Since 1987, the US Open has been chronologically the fourth and final Grand Slam of the year. The other three, chronologically, are the Australian Open, the French Open, and Wimbledon. The US Open begins on the last Monday in August and runs for two weeks, with the average weekend coinciding with the US Labor Day holiday.
The tournament consists of five main championships: men's and women's singles, men's and women's doubles and mixed doubles. The tournament also includes competitions for seniors, juniors and wheelchair users. Since 1978, the tournament has been played on acrylic hard courts at the USTA Billie Jean King National Tennis Center in Flushing Meadows-Corona Park, Queens, New York. The US Open is organized and owned by the non-profit United States Tennis Association (USTA), and the US Open is chaired by Patrick Galbraith. Proceeds from ticket sales, sponsorships and television contracts are used to develop tennis in the United States.
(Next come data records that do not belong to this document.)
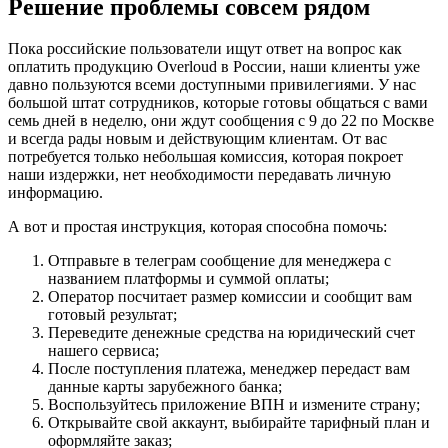
Решение проблемы совсем рядом
Пока российские пользователи ищут ответ на вопрос как
оплатить продукцию Overloud в России, наши клиенты уже
давно пользуются всеми доступными привилегиями. У нас
большой штат сотрудников, которые готовы общаться с вами
семь дней в неделю, они ждут сообщения с 9 до 22 по Москве
и всегда рады новым и действующим клиентам. От вас
потребуется только небольшая комиссия, которая покроет
наши издержки, нет необходимости передавать личную
информацию.
А вот и простая инструкция, которая способна помочь:
Отправьте в телеграм сообщение для менеджера с
названием платформы и суммой оплаты;
Оператор посчитает размер комиссии и сообщит вам
готовый результат;
Переведите денежные средства на юридический счет
нашего сервиса;
После поступления платежа, менеджер передаст вам
данные карты зарубежного банка;
Воспользуйтесь приложение ВПН и измените страну;
Открывайте свой аккаунт, выбирайте тарифный план и
оформляйте заказ;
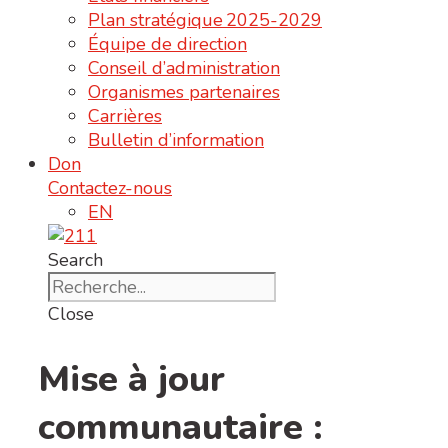
Plan stratégique 2025-2029
Équipe de direction
Conseil d’administration
Organismes partenaires
Carrières
Bulletin d’information
Don
Contactez-nous
EN
Search
Close
Mise à jour
communautaire :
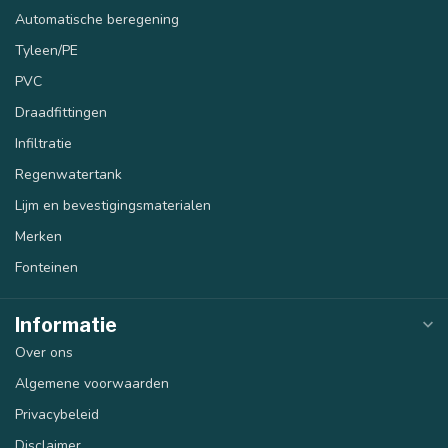
Automatische beregening
Tyleen/PE
PVC
Draadfittingen
Infiltratie
Regenwatertank
Lijm en bevestigingsmaterialen
Merken
Fonteinen
Informatie
Over ons
Algemene voorwaarden
Privacybeleid
Disclaimer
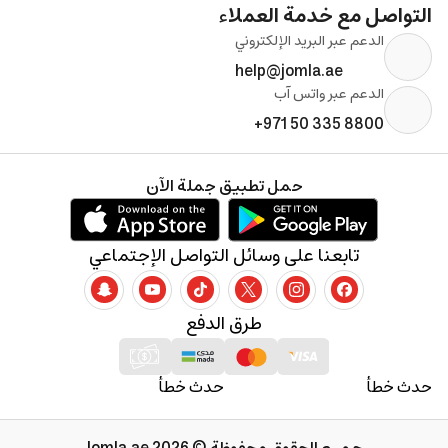
التواصل مع خدمة العملاء
الدعم عبر البريد الإلكتروني
help@jomla.ae
الدعم عبر واتس آب
+971 50 335 8800
حمل تطبيق جملة الآن
تابعنا على وسائل التواصل الإجتماعي
طرق الدفع
حدث خطأ
حدث خطأ
جميع الحقوق محفوظة © 2026 Jomla.ae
Bemorepanda collected some funny memes about the championship.
1.Let her win
2.What, like it’s hard?
3.What tennis fans see
4.Simona Halep
The US Open uses standard 7-point tiebreaks in every set of a singles match. For the other three Grand Slam tournaments, there are specific scoring methods for a match that scores 6–6 in the last possible set (third for women and fifth for men): in the French Open, the deciding set continues as long as the player leads the two matches , in Australia an extended tie-break is played to 10 points, while at Wimbledon a standard tie-break is only played if the score of the game reaches 12–12. As with the US Open, these tournaments use tiebreaks to decide other sets.
The tournament was first played in August 1881 on the grass courts at the Newport Casino in Newport, Rhode Island. That year, only clubs that were members of the United States National Tennis Association (USNLTA) were allowed. Richard Sears won the men's singles event at this tournament, which was the first of his seven consecutive singles titles.
1890 U.S. Tennis Championship semi-finals in Newport. Match between Oliver Campbell and Bob Huntington
From 1884 to 1911, the tournament used a challenge system whereby the defending champion automatically qualified for the next year's final, where he played as the winner of the all-comers' tournament.
In the early years of the U.S. National Championship, only men competed, and the tournament was known as the U.S. National Men's Singles Championship. In September 1887, six years after the men's nationals were first held, the Philadelphia Cricket Club hosted the first U.S. Women's National Singles Championship. The winner was 17-year-old Philadelphian Ellen Hansell. The same year, the men's doubles event was held at the Orange Lawn Tennis Club in South Orange, New Jersey.
5.I forgot how to tennis
6.Yup
7.See the difference
8.Tennis be like
Women's tournaments used the competitive system from 1888 to 1918, with the exception of 1917. From 1890 to 1906, sectional tournaments were held in the east and west of the country to determine the top two doubles teams, which competed in the playoffs for the right to compete with the defending champions in the qualifying round.
The 1888 and 1889 men's doubles competition was played at the Staten Island Cricket Club in Livingston, Staten Island, New York. In the 1893 championship, men's doubles was played at St. George's Cricket Club in Chicago.
In 1892, the U.S. Mixed Doubles Championship was introduced, and in 1899, the U.S. National Women's Doubles Championship.
In 1915, the national championship was moved to the West Side Tennis Club in Forest Hills, Queens, New York. Efforts to move it to New York began as early as 1911 when a group of tennis players led by New Yorker Carl Behr began working on it.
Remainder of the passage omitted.